Segundo as crendices do Bruxo da Virgínia, a escola funciona como palco
de uma doutrinação dos jovens destinada a destruir a família e a
religião. Ricardo Vélez, futuro ministro da Educação, declara que
enfrentará o perigo por meio do projeto de lei Escola Sem Partido — ou
seja, pelo uso do poder público como polícia pedagógica destinada a
perseguir professores “desviantes”. O medo da Ursal ameaça bloquear os
caminhos para a reforma e qualificação da educação no Brasil. No lugar
dessa tarefa inadiável, o Estado anuncia uma estratégia de
“contrainsurgência cultural” nas escolas.
As teocracias medievais e os regimes totalitários do século passado
imaginavam-se como representações de uma verdade suprema, oriunda de
Deus, do Destino Nacional ou da História. A separação entre Estado e
Igreja (isto é, a laicidade estatal) e a separação entre Estado e
partido (isto é, o princípio do pluralismo político) formam dois pilares
estruturais dos sistemas democráticos. [lembrem que Churchill dizia que a 'democracia é o pior sistema de Governo', mas, não há nenhum melhor que ela';
sendo o pior sistema tem muitos defeitos, sendo um deles a separação entre Estado e Igreja, que abre caminho para a institucionalização do ateísmo como 'religião' do Estado, situação esta que abre caminho para a destruição de todos os valores, começando pela religião e família.] Nas democracias, o Estado
administra as coisas, não as mentes. Os dois ministérios ocupados por
acólitos do Bruxo da Virgínia ambicionam administrar as mentes,
libertando-as das forças alienígenas da Ursal. Há fortes doses de
ridículo nisso, mas o assunto é sério: o misticismo está no poder.

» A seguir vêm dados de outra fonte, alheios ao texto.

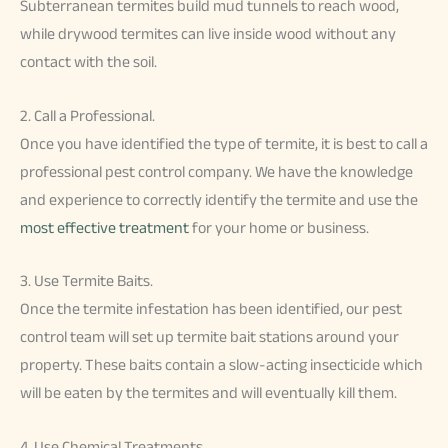
Subterranean termites build mud tunnels to reach wood,
while drywood termites can live inside wood without any
contact with the soil.
2. Call a Professional.
Once you have identified the type of termite, it is best to call a
professional pest control company. We have the knowledge
and experience to correctly identify the termite and use the
most effective treatment
for your home or business.
3. Use Termite Baits.
Once the termite infestation has been identified, our pest
control team will set up termite bait stations around your
property. These baits contain a slow-acting insecticide which
will be eaten by the termites and will eventually kill them.
4. Use Chemical Treatments.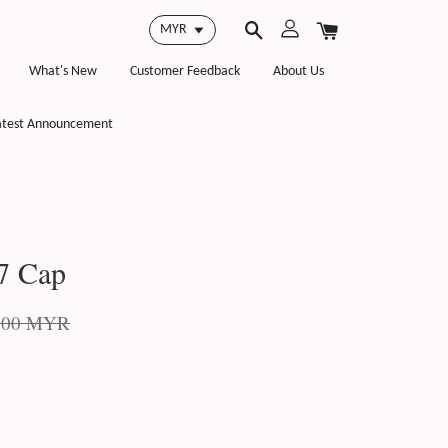
What's New
Customer Feedback
About Us
atest Announcement
7 Cap
.00 MYR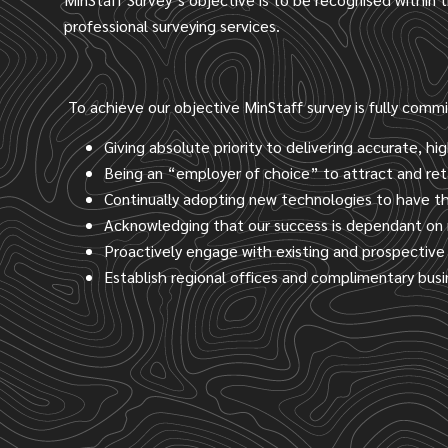
professional surveying services.
To achieve our objective MinStaff survey is fully comm
Giving absolute priority to delivering accurate, hig
Being an “employer of choice” to attract and ret
Continually adopting new technologies to have the
Acknowledging that our success is dependant on 
Proactively engage with existing and prospective 
Establish regional offices and complimentary bus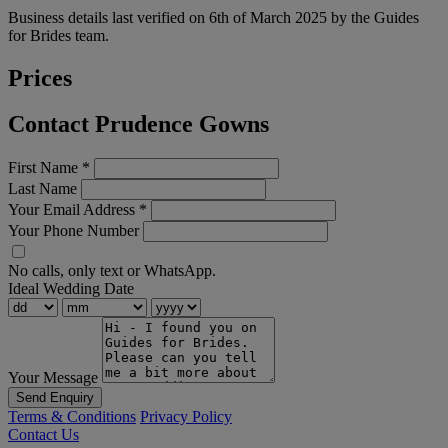
Business details last verified on 6th of March 2025 by the Guides
for Brides team.
Prices
Contact Prudence Gowns
First Name
*
Last Name
Your Email Address
*
Your Phone Number
No calls, only text or WhatsApp.
Ideal Wedding Date
Your Message
Send Enquiry
Terms & Conditions
Privacy Policy
Contact Us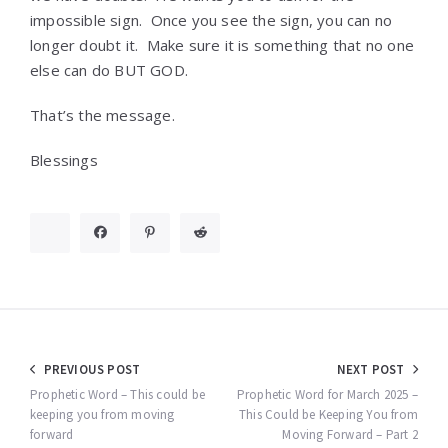
impossible sign. Once you see the sign, you can no
longer doubt it. Make sure it is something that no one
else can do BUT GOD.
That’s the message.
Blessings
Post
PREVIOUS POST
NEXT POST
navigation
Prophetic Word – This could be
Prophetic Word for March 2025 –
keeping you from moving
This Could be Keeping You from
forward
Moving Forward – Part 2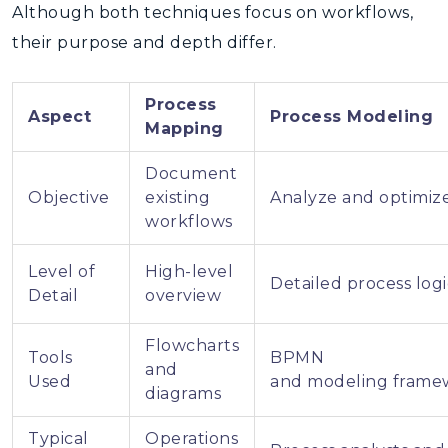
Although both techniques focus on workflows,
their purpose and depth differ.
Process
Aspect
Process Modeling
Mapping
Document
Objective
existing
Analyze and optimiz
workflows
Level of
High-level
Detailed process logi
Detail
overview
Flowcharts
Tools
BPMN
and
Used
and modeling frame
diagrams
Typical
Operations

Um paralelo apropriado é com a Arábia Saudita. O reino nasceu de uma
longa jihad (“guerra santa”) empreendida pela aliança do clã guerreiro
dos Saud com a seita islâmica puritana Wahab. Na base da monarquia
saudita, encontra-se o pacto original entre esses componentes, que se
exprime pela entrega dos ministérios da Educação e das Comunicações à
facção religiosa. A seita liderada pelo Bruxo da Virgínia ocupa, no
governo Bolsonaro, um lugar semelhante ao dos wahabitas no reino dos
Saud. A diferença é que sua doutrina não repousa sobre a leitura literal
de um livro sagrado, mas sobre crendices cozidas no forno de uma
espécie de ocultismo pós-moderno.
A “confluência entre História e Mito” alardeada por Ernesto Araújo, o
combate sem trincheiras à “revolução cultural gramsciana” pregado por
Ricardo Vélez são piadas que saltaram de túneis escuros das redes
sociais para o aparelho de Estado. Uma festa estranha, com gente
esquisita — nisso transformaram-se o Itamaraty e o Ministério da
Educação. A Ursal passeia entre nós. Deus não é brasileiro.